Top of Materials provided

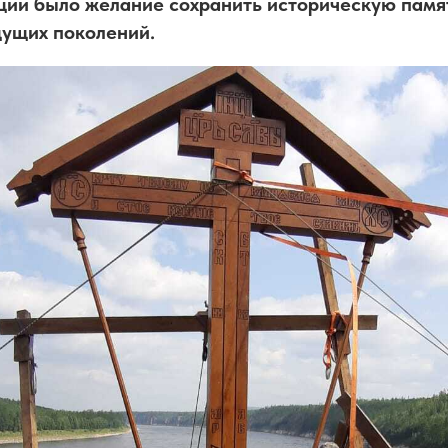
ии было желание сохранить историческую памят
дущих поколений.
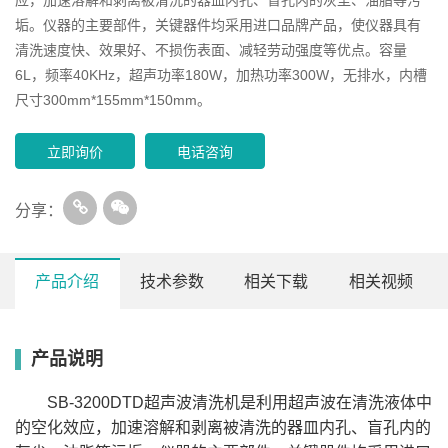
垢。仪器的主要部件，关键器件均采用进口品牌产品，使仪器具有
清洗速度快、效果好、不损伤表面、减轻劳动强度等优点。容量
6L，频率40KHz，超声功率180W，加热功率300W，无排水，内槽
尺寸300mm*155mm*150mm。
立即询价
电话咨询
分享：
产品介绍
技术参数
相关下载
相关视频
产品说明
内槽
容量
频率
超声功率
加热功率
排水
型号
L/W/H(mm)
(L)
(KHz)
(W)
(W)
(/)
SB-
300*155*150
6
40
180
300
/
SB-3200DTD超声波清洗机是利用超声波在清洗液体中
3200DTD
SB-
的空化效应，加速溶解和剥离被清洗的器皿内孔、盲孔内的
300*240*150
10
40
240
500
有
5200DTD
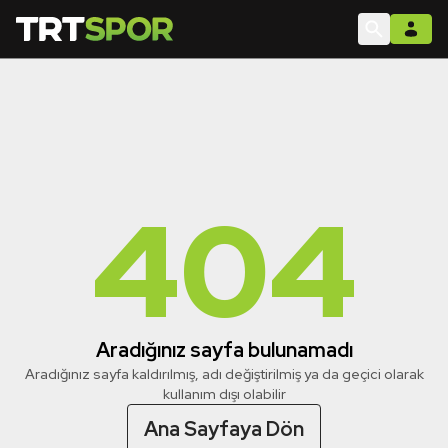
404
Aradığınız sayfa bulunamadı
Aradığınız sayfa kaldırılmış, adı değiştirilmiş ya da geçici olarak
kullanım dışı olabilir
Ana Sayfaya Dön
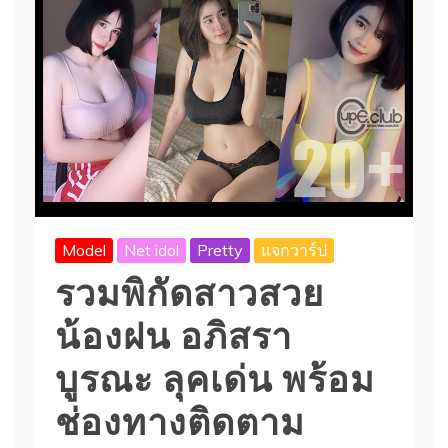
Model
Net idol
Pretty
แจกวาร์ป
รวมพิกัดสาวสวย
น้องฝน อภิสรา
บูรณะ ลุคเด่น พร้อม
ช่องทางติดตาม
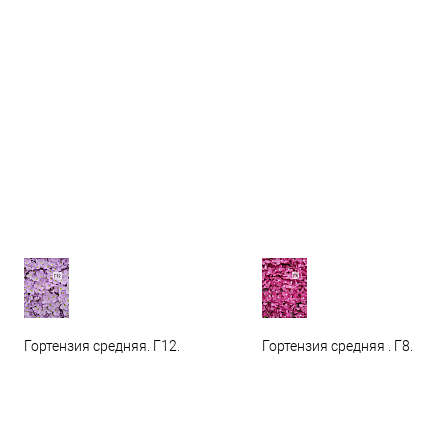
Гортензия средняя. Г12.
Гортензия средняя . Г8.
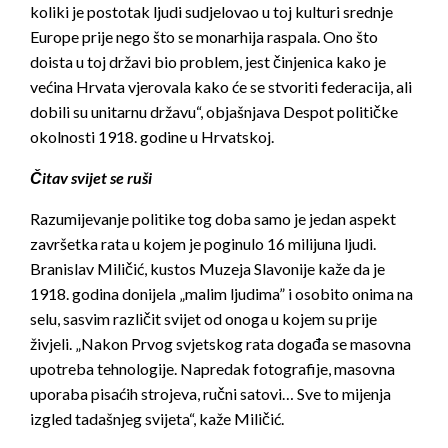
koliki je postotak ljudi sudjelovao u toj kulturi srednje
Europe prije nego što se monarhija raspala. Ono što
doista u toj državi bio problem, jest činjenica kako je
većina Hrvata vjerovala kako će se stvoriti federacija, ali
dobili su unitarnu državu“, objašnjava Despot političke
okolnosti 1918. godine u Hrvatskoj.
Čitav svijet se ruši
Razumijevanje politike tog doba samo je jedan aspekt
završetka rata u kojem je poginulo 16 milijuna ljudi.
Branislav Miličić, kustos Muzeja Slavonije kaže da je
1918. godina donijela „malim ljudima” i osobito onima na
selu, sasvim različit svijet od onoga u kojem su prije
živjeli. „Nakon Prvog svjetskog rata događa se masovna
upotreba tehnologije. Napredak fotografije, masovna
uporaba pisaćih strojeva, ručni satovi… Sve to mijenja
izgled tadašnjeg svijeta“, kaže Miličić.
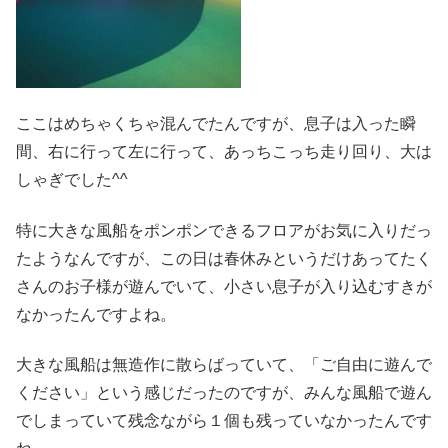
ここはめちゃくちゃ混んでたんですが、息子は入った瞬
間、右に行って左に行って、あっちこっち走り回り、大は
しゃぎでした^^
特に大きな風船をポンポンできるフロアがお気に入りだっ
たようなんですが、この日は春休みというだけあってたく
さんのお子様が遊んでいて、小さい息子が入り込むすきが
なかったんですよね。
大きな風船は無造作に散らばっていて、「ご自由に遊んで
ください」という感じだったのですが、みんな風船で遊ん
でしまっていて残念ながら１個も残っていなかったんです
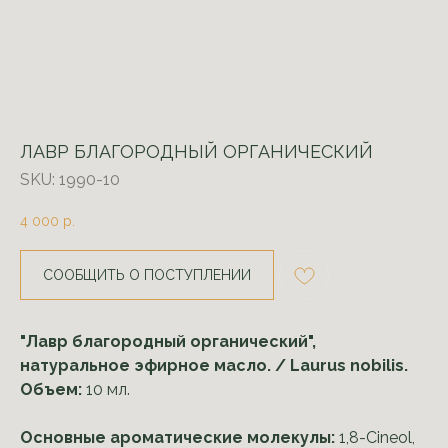
ЛАВР БЛАГОРОДНЫЙ ОРГАНИЧЕСКИЙ
SKU:
1990-10
4 000
р.
СООБЩИТЬ О ПОСТУПЛЕНИИ
"Лавр благородный органический",
натуральное эфирное масло. / Laurus nobilis.
Объем:
10 мл.
Основные ароматические молекулы:
1,8-Cineol,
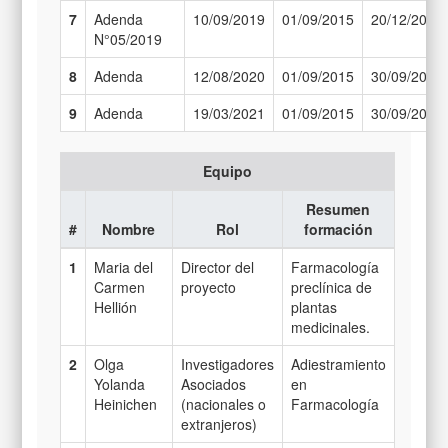
7
Adenda
10/09/2019
01/09/2015
20/12/2019
N°05/2019
8
Adenda
12/08/2020
01/09/2015
30/09/2020
9
Adenda
19/03/2021
01/09/2015
30/09/2020
Equipo
Resumen
#
Nombre
Rol
formación
1
Maria del
Director del
Farmacología
Carmen
proyecto
preclínica de
Hellión
plantas
medicinales.
2
Olga
Investigadores
Adiestramiento
Yolanda
Asociados
en
Heinichen
(nacionales o
Farmacología
extranjeros)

Bottom of Materials provided

Which lines of the data contain the string "rata"? Copy each one.

završetka rata u kojem je poginulo 16 milijuna ljudi.
živjeli. „Nakon Prvog svjetskog rata događa se masovna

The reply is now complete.